Virginia monitoring air quality in ‘data center alley'

Loudoun County is home to more data centers than anywhere else in the world. For years, some residents have wondered whether data center emissions affect air quality.

Virginia’s Department of Environmental Quality (DEQ) now is testing the air to gather data.

At times, data centers use their diesel-powered backup generators as part of testing that happens monthly or sometimes more often. The testing causes dark exhaust to spew from the rooftops, a sight that causes some Loudoun residents to wonder and worry.

Those residents include Greg Pirio, who lives just down the street from a data center that also is powered with natural gas turbines.

“I, personally, on days that the diesel generators are working, these are backup diesel generators … I feel irritation in my throat and in my lungs on those days, clearly,” he said.

Now Virginia’s DEQ has launched a data center air monitoring project, Sensors have placed to test the air in seven locations, all within the so-called “data center alley” area. They’ll be moved at least twice to sample other areas.

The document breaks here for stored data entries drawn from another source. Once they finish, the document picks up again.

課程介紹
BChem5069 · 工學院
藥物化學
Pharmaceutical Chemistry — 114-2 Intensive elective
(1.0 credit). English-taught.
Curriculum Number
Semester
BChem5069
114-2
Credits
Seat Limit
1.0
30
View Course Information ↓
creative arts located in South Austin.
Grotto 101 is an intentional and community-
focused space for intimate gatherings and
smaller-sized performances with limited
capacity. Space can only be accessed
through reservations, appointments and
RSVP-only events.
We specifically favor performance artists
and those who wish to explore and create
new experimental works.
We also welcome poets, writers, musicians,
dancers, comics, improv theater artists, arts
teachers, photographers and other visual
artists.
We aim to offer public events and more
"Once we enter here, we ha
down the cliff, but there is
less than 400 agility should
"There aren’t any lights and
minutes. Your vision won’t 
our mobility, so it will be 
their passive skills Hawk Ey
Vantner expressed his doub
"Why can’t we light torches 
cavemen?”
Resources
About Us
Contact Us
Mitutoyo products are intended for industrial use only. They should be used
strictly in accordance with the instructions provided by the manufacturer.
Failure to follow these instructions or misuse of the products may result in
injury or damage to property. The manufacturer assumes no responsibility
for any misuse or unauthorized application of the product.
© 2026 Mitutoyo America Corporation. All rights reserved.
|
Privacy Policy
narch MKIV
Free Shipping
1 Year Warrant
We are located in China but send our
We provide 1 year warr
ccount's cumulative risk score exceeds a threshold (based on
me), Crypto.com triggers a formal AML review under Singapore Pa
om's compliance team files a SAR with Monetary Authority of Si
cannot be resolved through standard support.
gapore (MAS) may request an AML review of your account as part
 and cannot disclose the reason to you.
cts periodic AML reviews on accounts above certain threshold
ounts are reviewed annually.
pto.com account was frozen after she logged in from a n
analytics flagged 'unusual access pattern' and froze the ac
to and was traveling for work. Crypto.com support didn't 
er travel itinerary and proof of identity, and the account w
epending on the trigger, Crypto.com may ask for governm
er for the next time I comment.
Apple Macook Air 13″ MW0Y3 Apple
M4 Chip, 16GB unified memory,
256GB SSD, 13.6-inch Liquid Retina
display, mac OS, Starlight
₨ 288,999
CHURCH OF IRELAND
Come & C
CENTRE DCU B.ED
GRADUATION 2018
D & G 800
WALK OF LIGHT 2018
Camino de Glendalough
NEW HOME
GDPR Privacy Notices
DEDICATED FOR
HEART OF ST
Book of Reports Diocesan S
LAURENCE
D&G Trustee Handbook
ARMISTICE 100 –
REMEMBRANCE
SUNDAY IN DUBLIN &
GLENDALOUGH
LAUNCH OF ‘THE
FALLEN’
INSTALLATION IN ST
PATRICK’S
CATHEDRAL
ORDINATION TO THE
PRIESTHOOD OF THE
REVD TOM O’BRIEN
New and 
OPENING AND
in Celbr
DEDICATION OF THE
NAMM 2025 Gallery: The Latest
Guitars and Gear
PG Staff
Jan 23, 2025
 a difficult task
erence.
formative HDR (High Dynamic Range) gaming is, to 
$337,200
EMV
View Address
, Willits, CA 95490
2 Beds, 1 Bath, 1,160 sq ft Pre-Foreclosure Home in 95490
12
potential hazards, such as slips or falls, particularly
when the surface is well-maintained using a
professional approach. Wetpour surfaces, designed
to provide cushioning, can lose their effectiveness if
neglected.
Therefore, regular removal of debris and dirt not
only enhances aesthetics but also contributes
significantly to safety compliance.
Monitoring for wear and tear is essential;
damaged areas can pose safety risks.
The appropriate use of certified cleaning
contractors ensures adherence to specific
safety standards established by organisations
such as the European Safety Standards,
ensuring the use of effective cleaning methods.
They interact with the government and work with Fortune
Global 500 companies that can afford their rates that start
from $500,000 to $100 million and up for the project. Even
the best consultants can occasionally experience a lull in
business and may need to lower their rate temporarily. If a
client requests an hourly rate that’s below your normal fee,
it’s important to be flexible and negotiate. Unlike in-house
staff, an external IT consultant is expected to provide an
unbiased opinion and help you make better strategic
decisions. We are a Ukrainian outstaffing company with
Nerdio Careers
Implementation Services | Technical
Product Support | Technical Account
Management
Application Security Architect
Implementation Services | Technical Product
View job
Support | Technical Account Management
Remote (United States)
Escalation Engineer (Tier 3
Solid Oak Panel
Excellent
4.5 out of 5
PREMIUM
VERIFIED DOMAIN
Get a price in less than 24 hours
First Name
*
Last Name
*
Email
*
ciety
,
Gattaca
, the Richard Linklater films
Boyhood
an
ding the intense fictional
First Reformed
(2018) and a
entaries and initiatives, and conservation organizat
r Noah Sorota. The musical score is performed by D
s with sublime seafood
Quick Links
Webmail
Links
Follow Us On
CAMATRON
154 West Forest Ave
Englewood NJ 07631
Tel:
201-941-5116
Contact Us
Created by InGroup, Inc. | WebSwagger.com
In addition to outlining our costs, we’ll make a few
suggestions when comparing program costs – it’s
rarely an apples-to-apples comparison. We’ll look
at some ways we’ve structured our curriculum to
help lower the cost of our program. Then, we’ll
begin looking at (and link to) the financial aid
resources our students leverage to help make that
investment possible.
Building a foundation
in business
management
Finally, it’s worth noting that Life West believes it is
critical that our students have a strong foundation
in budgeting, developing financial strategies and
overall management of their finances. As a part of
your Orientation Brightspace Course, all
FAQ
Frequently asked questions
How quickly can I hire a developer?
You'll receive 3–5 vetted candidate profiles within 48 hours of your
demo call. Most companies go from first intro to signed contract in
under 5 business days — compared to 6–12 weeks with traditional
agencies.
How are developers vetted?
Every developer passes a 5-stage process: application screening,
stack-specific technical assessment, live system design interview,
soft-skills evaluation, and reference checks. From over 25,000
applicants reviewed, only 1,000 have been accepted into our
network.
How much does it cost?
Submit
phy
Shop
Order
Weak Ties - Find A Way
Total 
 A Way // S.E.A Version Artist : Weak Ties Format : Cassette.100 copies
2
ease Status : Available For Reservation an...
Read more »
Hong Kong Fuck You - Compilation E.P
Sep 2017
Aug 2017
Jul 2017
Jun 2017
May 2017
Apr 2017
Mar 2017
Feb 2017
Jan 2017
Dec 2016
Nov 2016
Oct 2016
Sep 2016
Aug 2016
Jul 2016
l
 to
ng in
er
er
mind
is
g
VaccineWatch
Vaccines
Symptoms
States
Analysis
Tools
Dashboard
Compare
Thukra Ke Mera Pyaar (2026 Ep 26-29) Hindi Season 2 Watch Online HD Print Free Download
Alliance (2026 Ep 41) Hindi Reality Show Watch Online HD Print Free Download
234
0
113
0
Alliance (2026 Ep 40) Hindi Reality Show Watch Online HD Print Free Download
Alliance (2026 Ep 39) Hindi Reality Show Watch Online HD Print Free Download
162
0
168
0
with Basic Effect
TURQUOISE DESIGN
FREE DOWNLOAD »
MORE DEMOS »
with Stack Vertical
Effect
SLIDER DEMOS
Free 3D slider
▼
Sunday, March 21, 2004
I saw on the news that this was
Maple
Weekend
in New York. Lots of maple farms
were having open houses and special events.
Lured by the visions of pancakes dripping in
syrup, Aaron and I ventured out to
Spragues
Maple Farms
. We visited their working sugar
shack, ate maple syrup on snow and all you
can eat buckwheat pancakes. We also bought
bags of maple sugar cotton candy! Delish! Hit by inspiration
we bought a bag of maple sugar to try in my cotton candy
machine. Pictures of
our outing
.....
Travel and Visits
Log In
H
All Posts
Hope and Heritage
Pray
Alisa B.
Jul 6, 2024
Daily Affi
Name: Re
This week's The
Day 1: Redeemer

Loudoun County’s supervisors and county staff just now are learning about the DEQ project.

But Supervisor Mike Turner welcomes the effort.

“When you have 250+ data centers in a 30-square mile area that are doing their testing every month, yeah, I would suspect, and that’s a circumstantial guess, that there is some impact on our air quality,” Turner said. “What that is and how much that is, I don’t know, and I would like to know how much that is.”

Pirio says he also welcomes the data too but takes a more skeptical outlook.

“It sounds like a step in a good direction,” he said. “Hopefully they are feeling the pressure, or maybe it’s from the corporations saying, ‘Oh, you’ve got to convince the public that we’re not dangerous to them.'”

While the sensors are starting out in Loudoun County, they later will be moved to Prince William County, another area with a high concentration of data centers.

The DEQ began publishing its first results Monday, reporting levels of particulate matter, nitrogen oxide (NOX) and carbon monoxide. We contacted the DEQ to get their take on what the data shows and whether any of it is cause for concern. We’re awaiting their answers.

“To have an intelligent conversation about data centers and power, you have to deal in facts,” Turner said. “You can’t deal in histrionics and you can’t deal in subjective opinion.”

Turner says what’s learned through the monitoring could help shape county decisions moving forward and could influence data centers to update to equipment with lower emissions.